**WHAT IS BEING ASKED**.
In the entries that follow, find the word "marcha" and report each line it is on.

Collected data
┌──
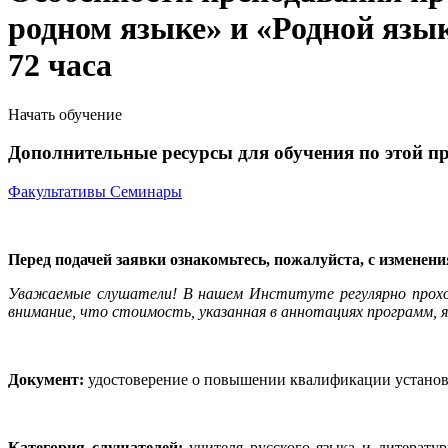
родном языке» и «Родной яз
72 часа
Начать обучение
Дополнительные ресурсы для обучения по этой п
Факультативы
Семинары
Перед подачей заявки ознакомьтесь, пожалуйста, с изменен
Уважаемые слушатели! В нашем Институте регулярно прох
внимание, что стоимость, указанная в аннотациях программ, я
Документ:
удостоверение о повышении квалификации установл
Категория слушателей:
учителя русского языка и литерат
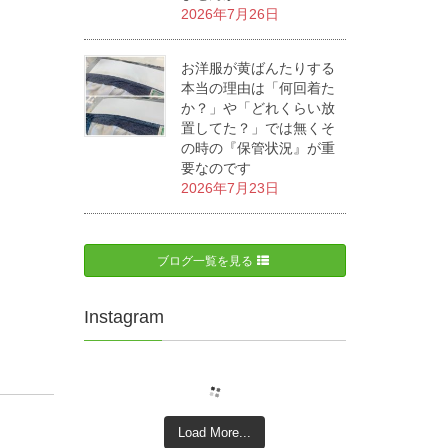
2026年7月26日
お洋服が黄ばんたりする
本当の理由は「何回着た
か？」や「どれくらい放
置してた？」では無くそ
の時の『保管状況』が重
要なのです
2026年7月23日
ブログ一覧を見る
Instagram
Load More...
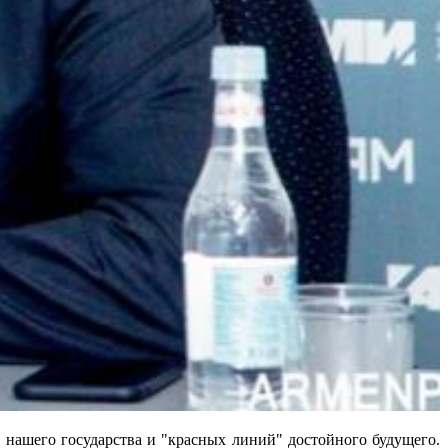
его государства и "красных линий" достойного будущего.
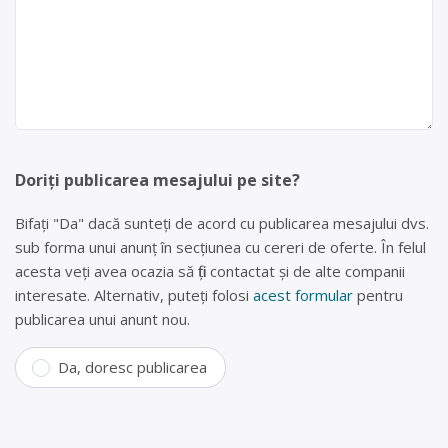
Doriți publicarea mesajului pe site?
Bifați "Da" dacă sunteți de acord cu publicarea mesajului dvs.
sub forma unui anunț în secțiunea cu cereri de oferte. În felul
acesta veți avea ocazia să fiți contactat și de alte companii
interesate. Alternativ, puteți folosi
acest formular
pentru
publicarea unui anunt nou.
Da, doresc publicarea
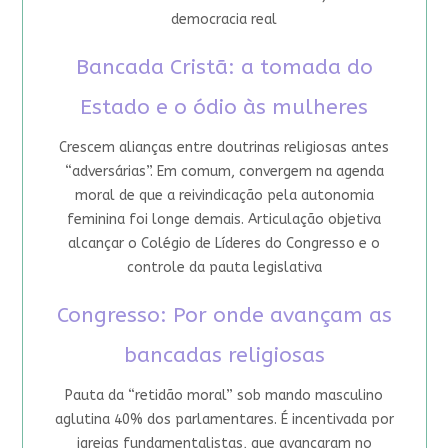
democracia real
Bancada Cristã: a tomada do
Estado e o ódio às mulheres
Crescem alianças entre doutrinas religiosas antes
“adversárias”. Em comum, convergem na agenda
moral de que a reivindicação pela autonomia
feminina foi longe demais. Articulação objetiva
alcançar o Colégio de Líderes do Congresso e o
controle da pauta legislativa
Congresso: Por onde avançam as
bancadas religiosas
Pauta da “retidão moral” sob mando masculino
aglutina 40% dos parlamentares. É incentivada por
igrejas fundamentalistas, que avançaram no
└──
┌──
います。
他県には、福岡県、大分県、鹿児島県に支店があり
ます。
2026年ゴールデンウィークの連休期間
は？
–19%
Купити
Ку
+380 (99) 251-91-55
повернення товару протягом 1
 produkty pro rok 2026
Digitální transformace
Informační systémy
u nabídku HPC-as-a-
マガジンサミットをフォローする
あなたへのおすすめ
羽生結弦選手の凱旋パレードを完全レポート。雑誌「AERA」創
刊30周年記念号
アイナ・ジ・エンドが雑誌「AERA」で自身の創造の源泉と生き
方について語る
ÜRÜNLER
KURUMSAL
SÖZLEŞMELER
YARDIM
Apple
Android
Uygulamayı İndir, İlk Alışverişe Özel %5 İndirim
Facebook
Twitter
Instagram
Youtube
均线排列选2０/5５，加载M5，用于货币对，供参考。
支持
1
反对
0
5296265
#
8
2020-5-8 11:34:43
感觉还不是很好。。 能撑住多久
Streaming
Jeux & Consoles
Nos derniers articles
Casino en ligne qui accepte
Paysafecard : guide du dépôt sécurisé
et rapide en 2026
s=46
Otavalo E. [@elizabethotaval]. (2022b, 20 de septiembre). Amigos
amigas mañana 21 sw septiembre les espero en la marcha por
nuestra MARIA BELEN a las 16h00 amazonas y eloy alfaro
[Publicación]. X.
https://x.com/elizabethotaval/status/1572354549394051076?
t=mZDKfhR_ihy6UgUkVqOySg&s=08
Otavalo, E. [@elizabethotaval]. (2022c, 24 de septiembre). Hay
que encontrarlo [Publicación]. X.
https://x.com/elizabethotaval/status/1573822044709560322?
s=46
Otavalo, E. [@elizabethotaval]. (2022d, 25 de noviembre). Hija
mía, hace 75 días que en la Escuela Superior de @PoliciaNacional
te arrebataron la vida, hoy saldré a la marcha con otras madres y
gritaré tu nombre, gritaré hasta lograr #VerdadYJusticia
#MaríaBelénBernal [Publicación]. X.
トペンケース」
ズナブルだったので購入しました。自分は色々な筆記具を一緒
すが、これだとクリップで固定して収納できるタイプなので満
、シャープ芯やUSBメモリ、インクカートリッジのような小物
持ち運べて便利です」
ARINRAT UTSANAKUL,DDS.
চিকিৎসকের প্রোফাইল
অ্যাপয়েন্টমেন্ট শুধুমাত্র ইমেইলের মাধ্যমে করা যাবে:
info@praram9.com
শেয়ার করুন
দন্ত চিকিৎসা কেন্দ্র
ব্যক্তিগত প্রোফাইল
└──
**RESPONSE AREA**.
amigas mañana 21 sw septiembre les espero en la marcha por
te arrebataron la vida, hoy saldré a la marcha con otras madres y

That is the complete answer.